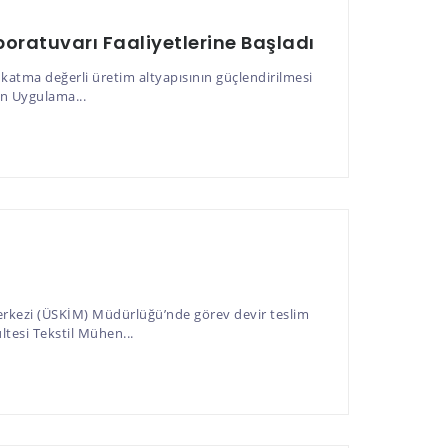
oratuvarı Faaliyetlerine Başladı
atma değerli üretim altyapısının güçlendirilmesi
on Uygulama...
erkezi (ÜSKİM) Müdürlüğü’nde görev devir teslim
tesi Tekstil Mühen...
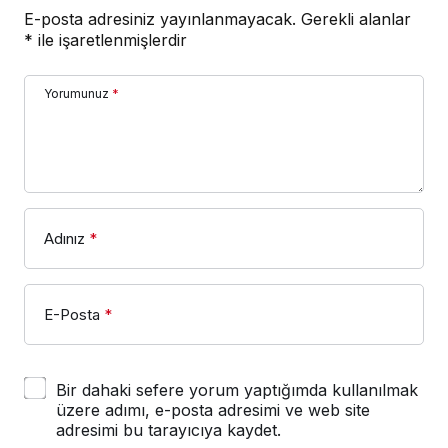
E-posta adresiniz yayınlanmayacak.
Gerekli alanlar
*
ile işaretlenmişlerdir
Yorumunuz
*
Adınız
*
E-Posta
*
Bir dahaki sefere yorum yaptığımda kullanılmak
üzere adımı, e-posta adresimi ve web site
adresimi bu tarayıcıya kaydet.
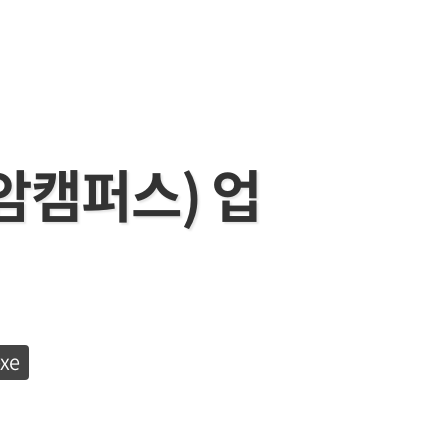
(안암캠퍼스) 업
xe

• • • • • • •

▸ **What you need to do**: Please return the records as they stand, word for word, with no pictures.

▸ **Solved problem**:
oratuvarı Faaliyetlerine Başladı
atma değerli üretim altyapısının güçlendirilmesi
on Uygulama...
erkezi (ÜSKİM) Müdürlüğü’nde görev devir teslim
tesi Tekstil Mühen...
E-posta adresiniz yayınlanmayacak.
Gerekli alanlar
*
ile işaretlenmişlerdir
Yorumunuz
*
Adınız
*
E-Posta
*
Bir dahaki sefere yorum yaptığımda kullanılmak
üzere adımı, e-posta adresimi ve web site
adresimi bu tarayıcıya kaydet.
(안암캠퍼스) 업
xe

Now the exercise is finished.